I’ve read one of these! (I think that’s four now.) I’ve been hearing about Days Of Future Past for years, and I finally read it last Spring, in an Essentials volume from the library. I was kind of disappointed, actually. It was a decent story, but it wasn’t the brilliant masterpiece I’d always heard about. I guess my expectations were probably too high. (And it would probably be better in colour, too.) It’s definitely an important story, considering all the later stories and characters that sprang out of it. (Mostly garbage, but you can’t blame the original story for that.)
I’ve been wondering about Wolverine’s visible age in this story. Obviously, his healing factor wasn’t so powerfull back then and they hadn’t established yet that he ages so slowly. Have they ever explained why he was so much visibly older in this future?
I thought X-Men was already monthly by this point, but I could very well be wrong. Maybe it became monthly shortly afterwards. I know it happened sometime around that time.
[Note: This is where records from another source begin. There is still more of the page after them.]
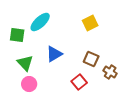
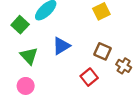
green square: (17, 35) -> (20, 25), turned 35
pink circle: (29, 84) -> (26, 86), moved

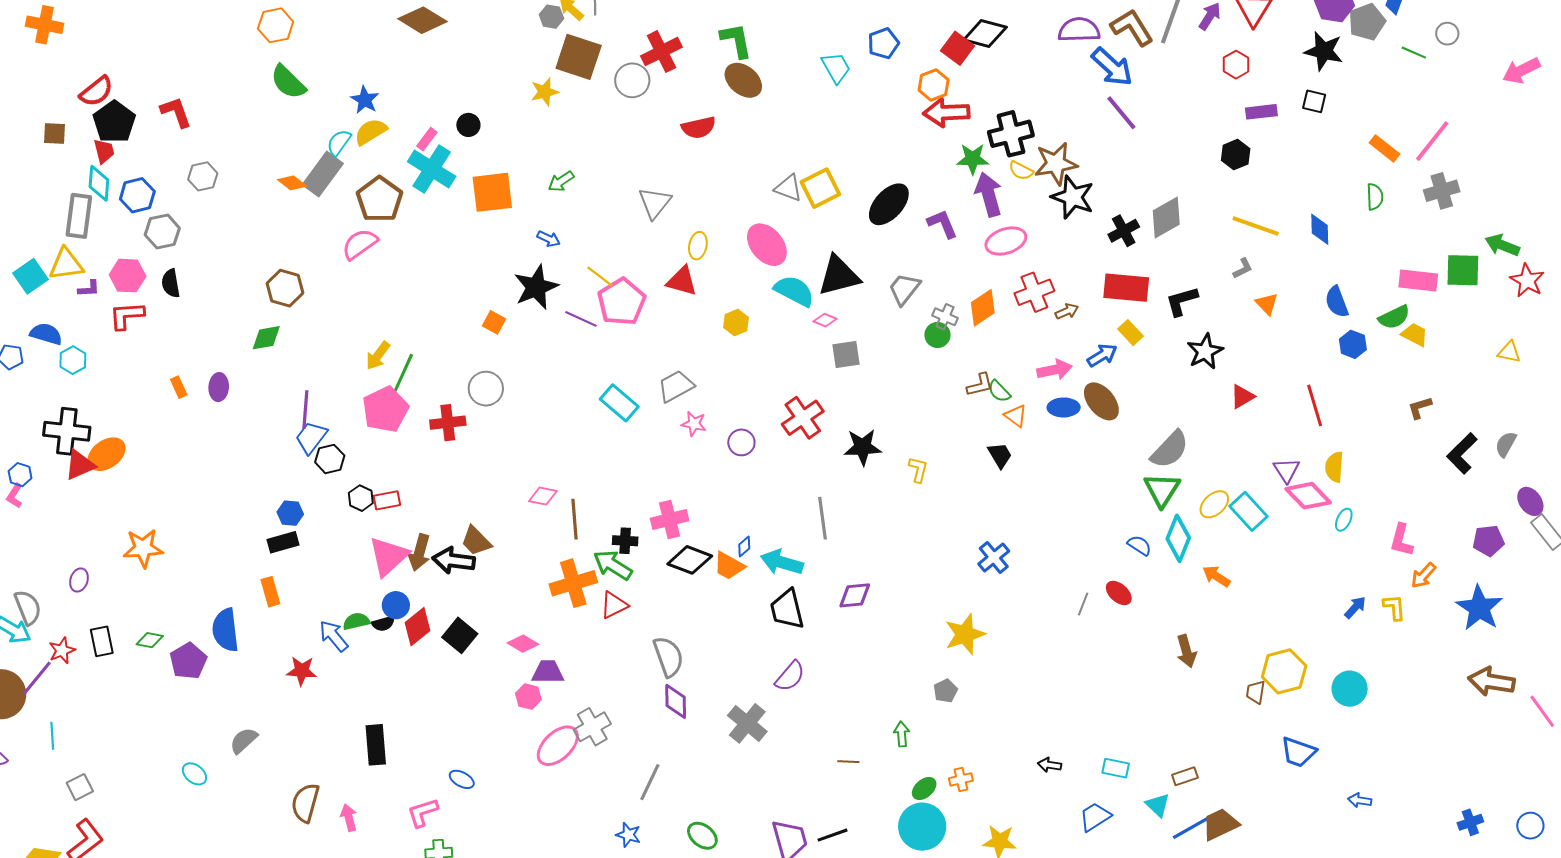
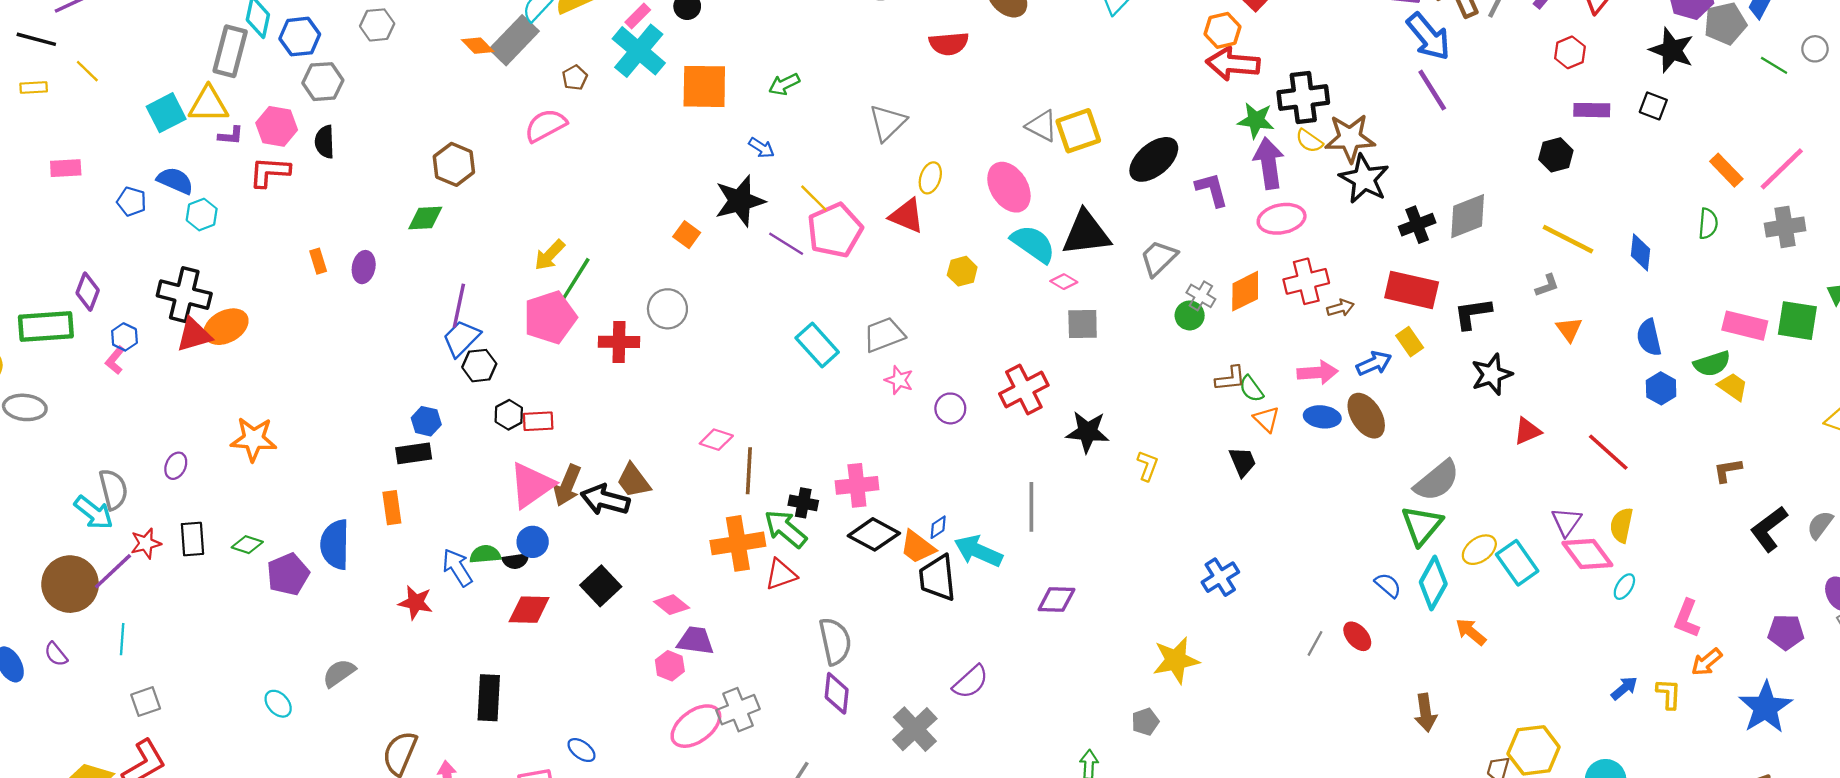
brown pentagon: (379, 199) -> (575, 78), size x0.5
red line: (1315, 405) -> (1608, 452), turned -39
black trapezoid: (787, 609) -> (937, 578), moved
red diamond: (417, 627) -> (529, 610), moved, turned 33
Whatever Happened to the Man of Tomorrow is a fine story, but I actually prefer “For the Man Who has Everything” in terms of Alan Moore Superman stories. And in terms of “The final Superman story”, it doesn’t have SHIT on All-Star Superman.

i thought moore`s was much better.

Mary is correct. X-Men went monthly with issue #113.

@ Chad:

I am not sure that “Days of Future Past” is the kind of story that can really be told anymore.

As Mary mentioned, it really is not the same thing in isolation as it was within the context of the Claremont-Byrne run. We had just seen the death of Jean Grey, who was (I believe) the first Silver Age hero to die. We had seen the funeral and the first major change in the status quo of the All-New, All-Different X-Men. As a reader, I was reeling. Then, this story happens and heavily foreshadows the death of effectively the entire cast. I totally bought it in a way that I never would today. Sure, Benids (or Brubaker, or Fraction) is killing off Wolverine. Whatever.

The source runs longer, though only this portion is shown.